LB: The accusation, no one in my family or people who know me believe it for one second. They know who I am. By the way, I have a 50-year track record of no incident, nowhere in the world on anything, except the speed limit on my car. That's it. I feel like all the stories we heard in this movie business world . . . . I never destroyed a hotel room. So I've had a life that is pretty clean for 50 years. So the people who know me, and my kids never believe it, for sure.

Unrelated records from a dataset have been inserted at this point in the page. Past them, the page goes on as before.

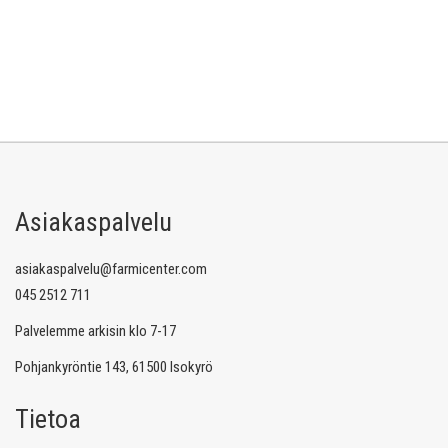
Asiakaspalvelu
asiakaspalvelu@farmicenter.com
045 2512 711
Palvelemme arkisin klo 7-17
Pohjankyröntie 143, 61500 Isokyrö
Tietoa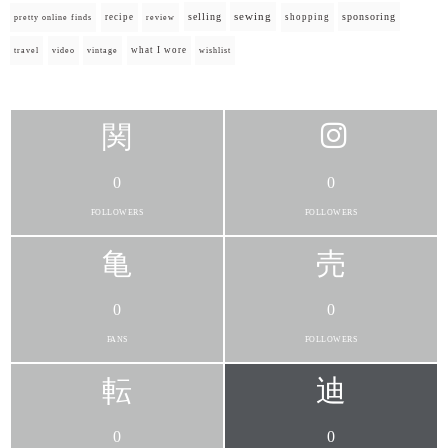
selling
sewing
sponsoring
recipe
shopping
pretty online finds
review
what I wore
travel
video
vintage
wishlist
0
0
FOLLOWERS
FOLLOWERS
0
0
FANS
FOLLOWERS
0
0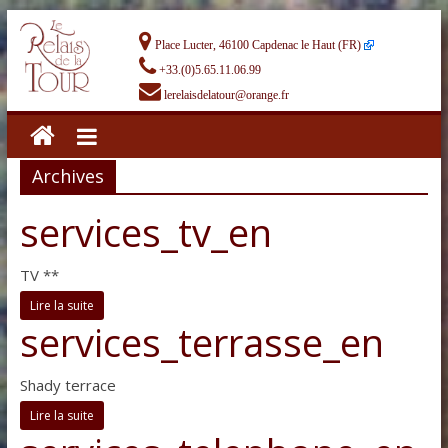
Place Lucter, 46100 Capdenac le Haut (FR)
+33.(0)5.65.11.06.99
lerelaisdelatour@orange.fr
Archives
services_tv_en
TV **
Lire la suite
services_terrasse_en
Shady terrace
Lire la suite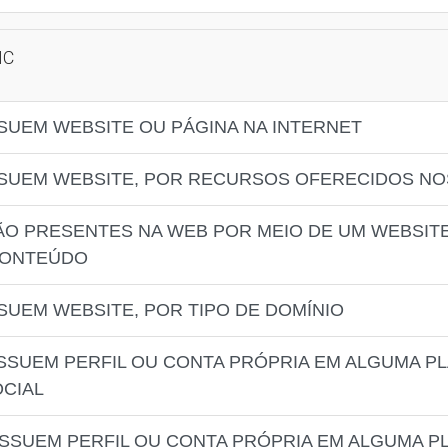
IC
SUEM WEBSITE OU PÁGINA NA INTERNET
SUEM WEBSITE, POR RECURSOS OFERECIDOS NO
ÃO PRESENTES NA WEB POR MEIO DE UM WEBSITE
CONTEÚDO
SUEM WEBSITE, POR TIPO DE DOMÍNIO
SSUEM PERFIL OU CONTA PRÓPRIA EM ALGUMA P
OCIAL
SSUEM PERFIL OU CONTA PRÓPRIA EM ALGUMA P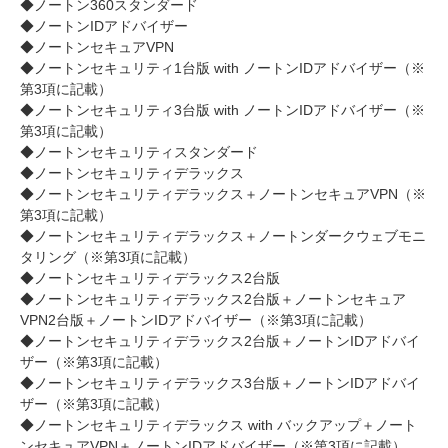
◆ノートン360スタンダード
◆ノートンIDアドバイザー
◆ノートンセキュアVPN
◆ノートンセキュリティ1台版 with ノートンIDアドバイザー（※
第3項に記載）
◆ノートンセキュリティ3台版 with ノートンIDアドバイザー（※
第3項に記載）
◆ノートンセキュリティスタンダード
◆ノートンセキュリティデラックス
◆ノートンセキュリティデラックス＋ノートンセキュアVPN（※
第3項に記載）
◆ノートンセキュリティデラックス＋ノートンダークウェブモニ
タリング（※第3項に記載）
◆ノートンセキュリティデラックス2台版
◆ノートンセキュリティデラックス2台版＋ノートンセキュア
VPN2台版＋ノートンIDアドバイザー（※第3項に記載）
◆ノートンセキュリティデラックス2台版＋ノートンIDアドバイ
ザー（※第3項に記載）
◆ノートンセキュリティデラックス3台版＋ノートンIDアドバイ
ザー（※第3項に記載）
◆ノートンセキュリティデラックス with バックアップ＋ノート
ンセキュアVPN＋ノートンIDアドバイザー（※第3項に記載）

But the real thing that makes me cry is that I betrayed their trust. My wife and my kids. And that was hard. I sat at my table with my kids and my wife, and I tell them, I tell them the truth, what I had done. I was not proud at all. And they listened to me in silence. (Exhales) That was pretty hard. And they are in the process to forgive me, for them. The rest, they know who their father is. And I think the fact that I want to understand. That I went to a shrink twice a week. They can see the effort. It's not just pretending. I didn't work for a year, because I couldn't work and my business stops complete for a year because of this accusation and I spend way much more time with them and now it's okay after a year, they forgive me. But I did something much more important in their eyes. I said I will never again. And I'm a man of my word. It will never happen again.
Any other thoughts on this moment?
Just that, we have to understand that it's not a war between men and women. It's a war of men and women together fighting against bad behavior. That's the real war. And some people try to use this war to push women against men, and I really think it's wrong. The best ally in this war are men. We are the allies. Believe me.